Example with one namespace:
Before:
0obkk0j6vdnp7qmsj477a88ml4i0639628gcn016smrg0 cloud-sql-proxy-69f75ffbdc-c5t69 1/1 Running 0 20d
0obkk0j6vdnp7qmsj477a88ml4i0639628gcn016smrg0 syncer-59c447b98c-t9xv9 1/1 Running 36 (15h ago) 20d
0obkk0j6vdnp7qmsj477a88ml4i0639628gcn016smrg0 cloud-sql-proxy-56b5685cc7-qjvh2 0/1 CrashLoopBackOff 5587 (48s ago) 19d
After:
0obkk0j6vdnp7qmsj477a88ml4i0639628gcn016smrg0 cloud-sql-proxy-69f75ffbdc-c5t69 1/1 Running 0 20d
0obkk0j6vdnp7qmsj477a88ml4i0639628gcn016smrg0 syncer-59c447b98c-t9xv9 1/1 Running 36 (15h ago) 20d
- Persistent storage enabled deployments are of statefulset kind.

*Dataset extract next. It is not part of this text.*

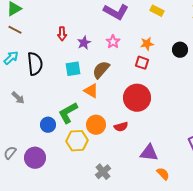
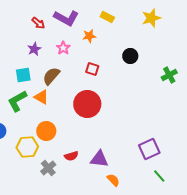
red arrow: (62, 34) -> (38, 23), moved, turned -48
orange star: (147, 44) -> (89, 36), moved
green L-shape: (68, 113) -> (17, 101), moved
red semicircle: (121, 127) -> (71, 156), moved
gray cross: (103, 172) -> (48, 168), moved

- These do not have replicas and thus
CrashLoopBackOff
containers. - There is no impact, so you can skip them.
- However, if you still want to fix their manifests, then apply the following procedure
STEP1 - Verify the statefulset deployments
Here you can ignore the "null" ones, they are normal deployments just not using the command in their SDL manifest files.

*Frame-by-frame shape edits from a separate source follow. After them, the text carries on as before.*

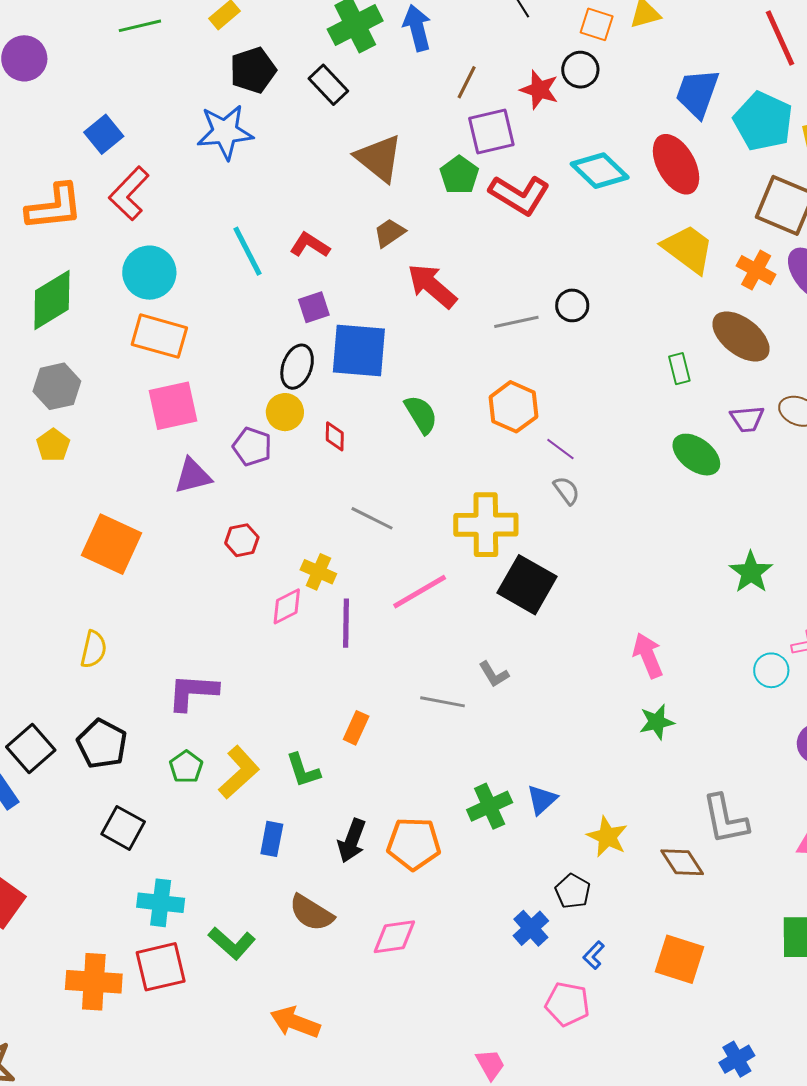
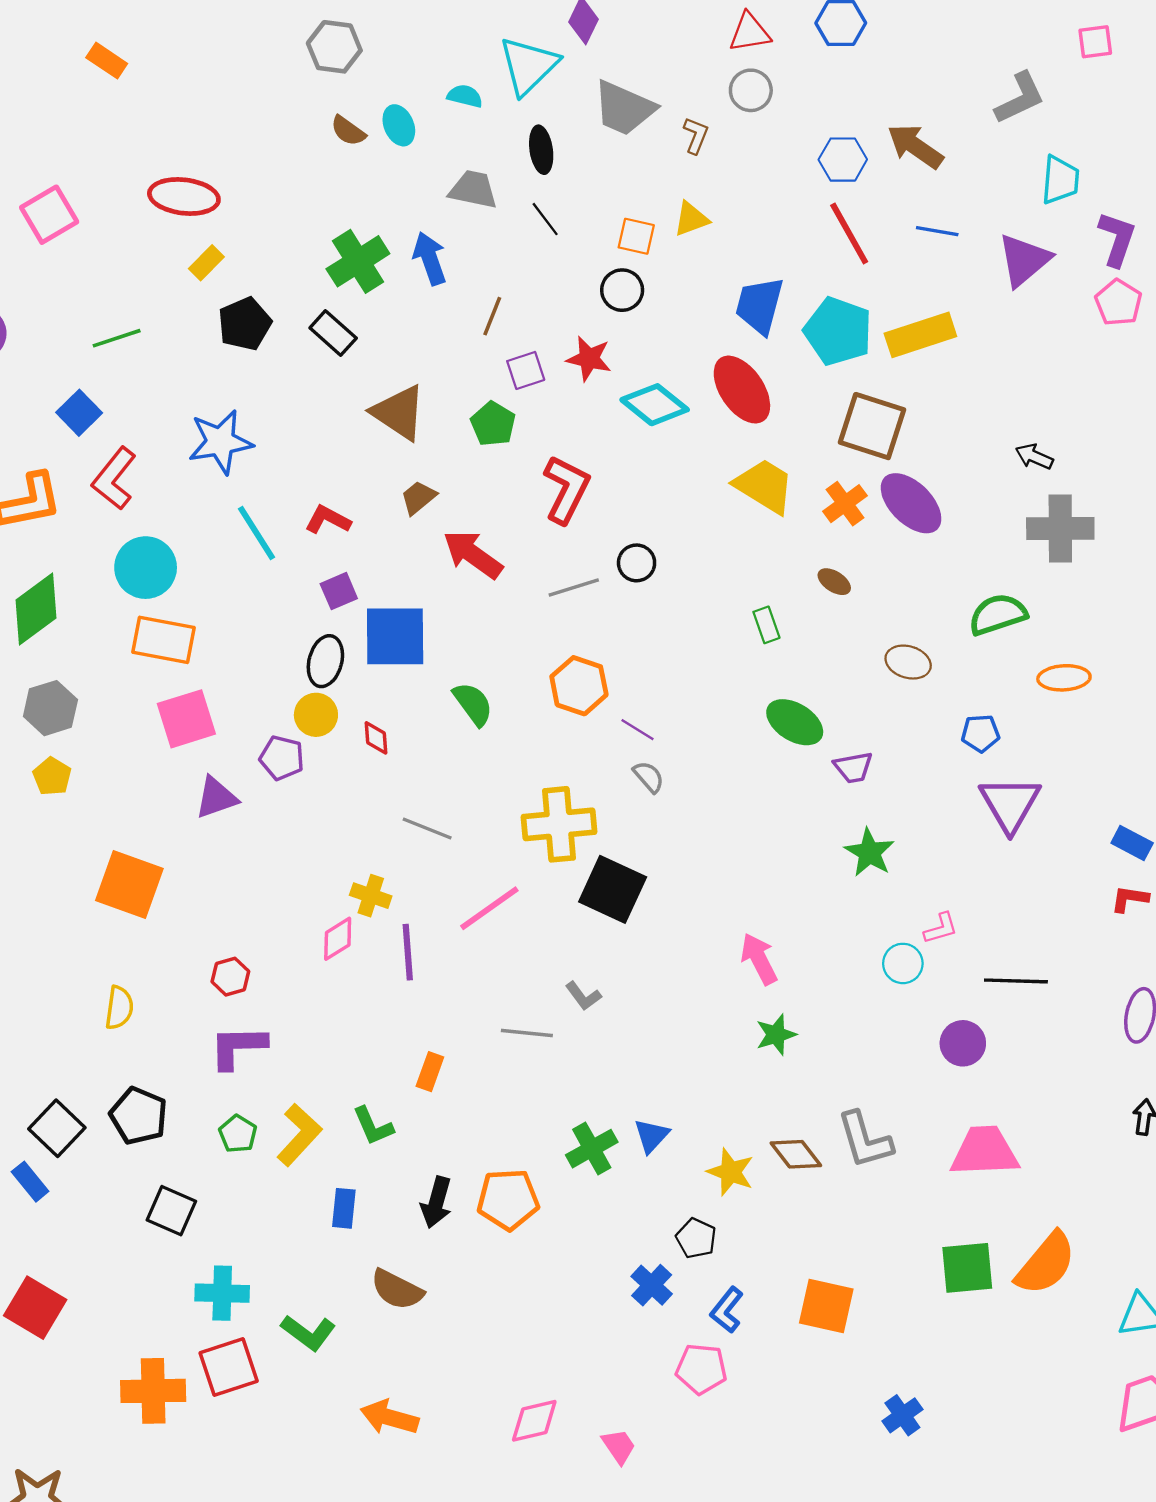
green line: (140, 26) -> (117, 338), moved
red star: (539, 90) -> (589, 359), moved
purple square: (491, 131) -> (526, 370), size x0.7
blue star: (225, 132) -> (220, 442), moved
red L-shape: (519, 195) -> (566, 489), moved, turned -90
orange cross: (756, 270) -> (845, 504), turned 30
brown ellipse: (741, 336) -> (834, 582), size x0.5
purple trapezoid: (747, 419) -> (853, 767), moved
red hexagon: (242, 540) -> (230, 977), moved
brown diamond: (682, 862) -> (796, 1154), moved
pink diamond: (394, 937) -> (534, 1421), moved
blue L-shape: (594, 955) -> (727, 1310), size x1.4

kubectl get statefulset -l akash.network/manifest-service -A -o=jsonpath='{range .items[*]}{.metadata.namespace} {.metadata.name}{"\n"}{end}' |
while read ns app; do
kubectl -n $ns get statefulset $app -o json | jq -r '[(.metadata | .namespace, .name), (.spec.template.spec.containers[0].command|tostring)] | @tsv'
echo
done
Example Output:
4ibg2ii0dssqtvb149thrd4a6a46g4mkcln2v70s6p20c hnsnode ["hsd","--bip37=true","--public-host=REDACTED","--listen=true","--port=REDACTED","--max-inbound=REDACTED"]
66g95hmtta0bn8dajdcimo55glf60sne7cg8u9mv6j9l6 postgres ["sh","-c"]
esnphe9a86mmn3ibdcrncul82nnck7p4dpdj69ogu4b7o validator null
idr99rvt44lt6m1rp7vc1o0thpfqdqgcnfplj2a92ju86 web null
k9ch280ud97qle6bqli9bqk65pn7h07tohmrmq88sofq2 wiki null
tahcqnrs6dvo9ugee59q94nthgq5mm645e89cmml906m2 node null
STEP2 - Patch the manifest
kubectl get statefulset -l akash.network/manifest-service -A -o=jsonpath='{range .items[*]}{.metadata.namespace} {.metadata.name}{"\n"}{end}' |
while read ns app; do
command=$(kubectl -n $ns get statefulset $app -o json | jq -Mc '.spec.template.spec.containers[0].command')
if [[ $command != "null" && ! -z $command ]]; then
echo "Patching manifest ${ns} to return the ${app} its command: ${command}"
kubectl -n lease patch manifests $ns --type='json' -p='[{"op": "add", "path": "/spec/group/services/0/command", "value":'${command}'}]'
## to debug: --dry-run=client -o json | jq -Mc '.spec.group.services[0].command'
echo
else
echo "Skipping ${ns}/${app} which does not use command in SDL."
fi
done
That's all. There is no need bouncing the akash-provider
pod/service for the statefulset deployment.